Jean Cocteau pour inspiration

Lignes courbes, détails en rotin et bambou jalonnent les différents espaces de Soho House Paris en hommage à la villa Santo Sospir, à Saint-Jean–Cap-Ferrat, que Jean Cocteau avait couverte de fresques. Un temps résident de l’immeuble parisien, l’auteur des Enfants terribles se réincarne dans l’entrée, sous le pinceau de l’artiste italien Roberto Ruspoli. Plus loin, les ailes du bâtiment sont marquées par les affinités modernistes du décorateur Jean Royère, avec un mobilier chiné auquel se mêlent des pièces maîtresses tapissées de tissus provenant des archives de la maison Pierre Frey. Le papier peint fleuri créé par de Gournay, dessiné à la main, a été spécialement conçu pour la bibliothèque. D’une salle à l’autre, les amoncellements de textures, de détails graphiques et de motifs floraux règnent en souverains.
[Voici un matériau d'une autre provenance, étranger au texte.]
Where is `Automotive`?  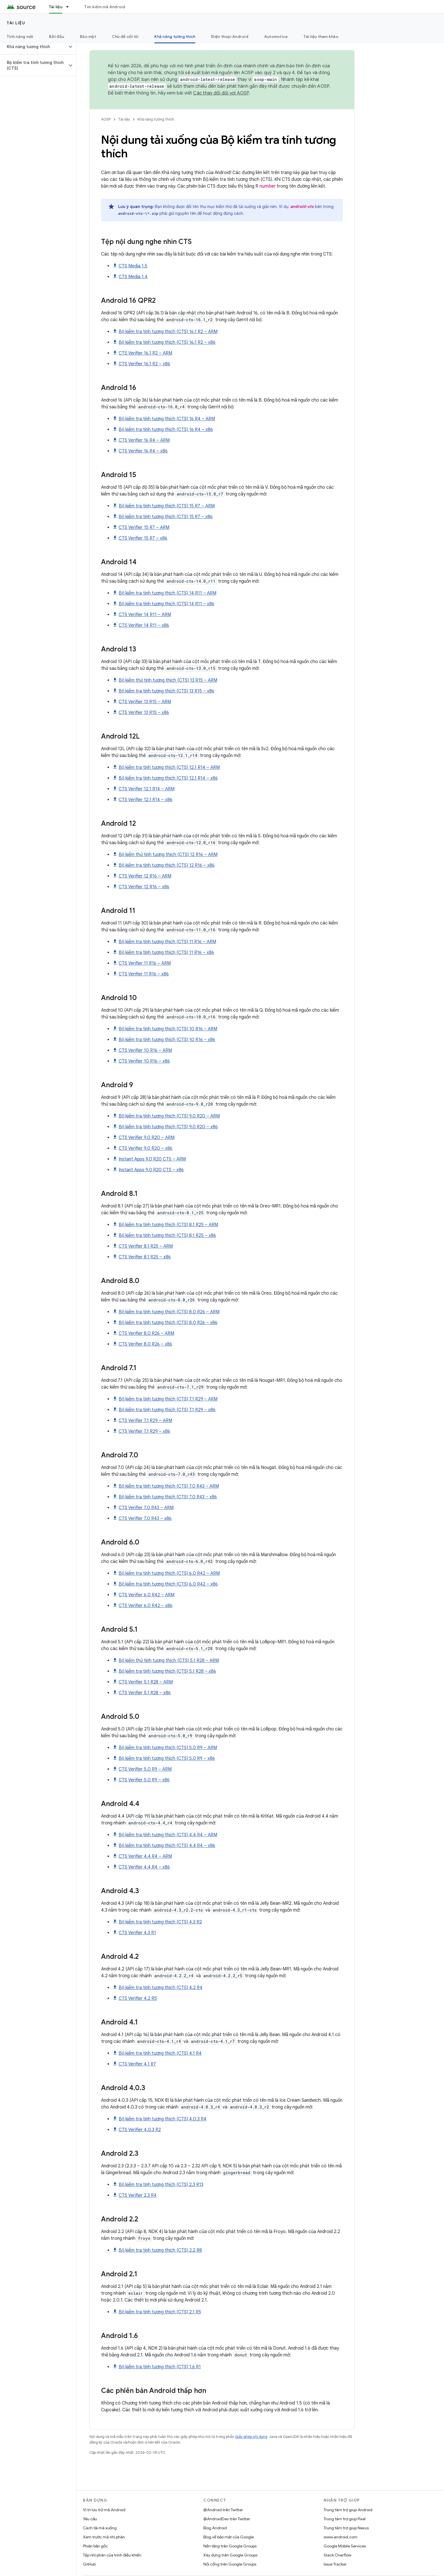 Automotive is located at coordinates (276, 36).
Dans le Club Space du Soho House Paris, les fauteuils bas incitent à la détente. Voilà la véritable force de Soho House : tout est fait pour que l’on n’ait jamais envie d’en partir ! « Chaque adresse fonctionne un peu comme une maison secondaire, qui se doit d’être avant tout confortable, explique Nick Jones. Nos intérieurs sont conçus pour dégager une atmosphère chaleureuse, même lorsqu’il n’y a personne », conclut-il. Le jour, on sirote un latte entre deux rendez-vous sous la verrière, ou on présente son dernier projet sur son laptop, attablé dans les espaces latéraux.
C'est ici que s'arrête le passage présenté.